**ASSIGNMENT**
Would you restate the entries below word for word, starting at the first line and ending with the one that has "pyautogui.click(x=<x>, y=<y>)"?

**SOURCE MATERIAL**
+++
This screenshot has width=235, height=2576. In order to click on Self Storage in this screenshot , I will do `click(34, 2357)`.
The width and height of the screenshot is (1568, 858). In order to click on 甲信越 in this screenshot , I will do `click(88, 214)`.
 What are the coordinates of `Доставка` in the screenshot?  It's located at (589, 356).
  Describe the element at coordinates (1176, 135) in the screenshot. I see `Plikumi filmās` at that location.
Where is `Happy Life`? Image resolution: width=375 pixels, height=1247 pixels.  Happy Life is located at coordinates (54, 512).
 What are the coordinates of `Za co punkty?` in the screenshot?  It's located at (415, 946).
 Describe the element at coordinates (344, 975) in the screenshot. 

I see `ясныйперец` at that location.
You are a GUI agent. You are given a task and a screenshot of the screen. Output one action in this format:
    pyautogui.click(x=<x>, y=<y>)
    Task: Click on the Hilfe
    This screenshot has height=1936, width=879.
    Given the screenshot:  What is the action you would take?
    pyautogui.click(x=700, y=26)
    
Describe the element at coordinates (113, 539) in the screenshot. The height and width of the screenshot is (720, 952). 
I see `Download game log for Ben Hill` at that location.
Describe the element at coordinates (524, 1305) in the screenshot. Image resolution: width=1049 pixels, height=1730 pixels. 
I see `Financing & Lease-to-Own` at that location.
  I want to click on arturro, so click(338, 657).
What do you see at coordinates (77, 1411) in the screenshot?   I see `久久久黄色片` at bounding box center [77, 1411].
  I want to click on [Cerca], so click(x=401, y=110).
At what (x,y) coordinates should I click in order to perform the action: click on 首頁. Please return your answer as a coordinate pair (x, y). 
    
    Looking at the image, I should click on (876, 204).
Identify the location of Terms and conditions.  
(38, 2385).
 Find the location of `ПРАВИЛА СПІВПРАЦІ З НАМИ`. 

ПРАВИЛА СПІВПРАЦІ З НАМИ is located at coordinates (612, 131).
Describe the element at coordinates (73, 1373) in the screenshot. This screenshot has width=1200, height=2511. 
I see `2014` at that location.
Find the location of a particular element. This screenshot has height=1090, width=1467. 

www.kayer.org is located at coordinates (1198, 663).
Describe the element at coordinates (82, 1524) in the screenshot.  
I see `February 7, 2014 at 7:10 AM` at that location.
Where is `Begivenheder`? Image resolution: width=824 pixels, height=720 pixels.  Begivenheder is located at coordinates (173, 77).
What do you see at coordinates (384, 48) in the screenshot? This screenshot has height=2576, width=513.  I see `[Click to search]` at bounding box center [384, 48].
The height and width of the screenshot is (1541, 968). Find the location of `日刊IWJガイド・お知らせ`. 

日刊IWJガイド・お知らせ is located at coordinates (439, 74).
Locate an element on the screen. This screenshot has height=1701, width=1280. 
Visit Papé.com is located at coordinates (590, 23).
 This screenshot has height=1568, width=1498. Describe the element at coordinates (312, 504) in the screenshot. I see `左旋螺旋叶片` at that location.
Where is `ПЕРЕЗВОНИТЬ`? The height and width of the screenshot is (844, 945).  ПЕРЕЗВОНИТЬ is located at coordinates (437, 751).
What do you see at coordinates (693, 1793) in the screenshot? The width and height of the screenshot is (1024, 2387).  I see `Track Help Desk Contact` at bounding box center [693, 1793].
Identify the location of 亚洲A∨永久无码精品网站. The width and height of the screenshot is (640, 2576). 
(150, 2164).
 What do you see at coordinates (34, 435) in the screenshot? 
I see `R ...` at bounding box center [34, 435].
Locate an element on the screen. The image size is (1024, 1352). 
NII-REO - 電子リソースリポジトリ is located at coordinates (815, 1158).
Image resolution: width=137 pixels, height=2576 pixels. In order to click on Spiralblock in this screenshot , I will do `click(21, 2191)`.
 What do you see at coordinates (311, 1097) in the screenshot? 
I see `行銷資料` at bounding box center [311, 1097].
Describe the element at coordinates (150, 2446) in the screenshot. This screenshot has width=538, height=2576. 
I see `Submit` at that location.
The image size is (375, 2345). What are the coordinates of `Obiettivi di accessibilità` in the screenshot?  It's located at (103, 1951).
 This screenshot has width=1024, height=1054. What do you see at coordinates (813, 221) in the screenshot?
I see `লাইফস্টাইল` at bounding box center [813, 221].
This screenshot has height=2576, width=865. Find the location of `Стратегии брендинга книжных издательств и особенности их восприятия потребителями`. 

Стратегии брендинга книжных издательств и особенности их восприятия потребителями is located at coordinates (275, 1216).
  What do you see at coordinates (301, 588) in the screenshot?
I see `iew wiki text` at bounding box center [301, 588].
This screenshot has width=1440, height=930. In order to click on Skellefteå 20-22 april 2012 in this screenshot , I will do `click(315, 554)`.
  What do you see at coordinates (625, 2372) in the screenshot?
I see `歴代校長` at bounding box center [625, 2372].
+++
**YOUR RESPONSE**
This screenshot has width=235, height=2576. In order to click on Self Storage in this screenshot , I will do `click(34, 2357)`.
The width and height of the screenshot is (1568, 858). In order to click on 甲信越 in this screenshot , I will do `click(88, 214)`.
 What are the coordinates of `Доставка` in the screenshot?  It's located at (589, 356).
  Describe the element at coordinates (1176, 135) in the screenshot. I see `Plikumi filmās` at that location.
Where is `Happy Life`? Image resolution: width=375 pixels, height=1247 pixels.  Happy Life is located at coordinates (54, 512).
 What are the coordinates of `Za co punkty?` in the screenshot?  It's located at (415, 946).
 Describe the element at coordinates (344, 975) in the screenshot. 

I see `ясныйперец` at that location.
You are a GUI agent. You are given a task and a screenshot of the screen. Output one action in this format:
    pyautogui.click(x=<x>, y=<y>)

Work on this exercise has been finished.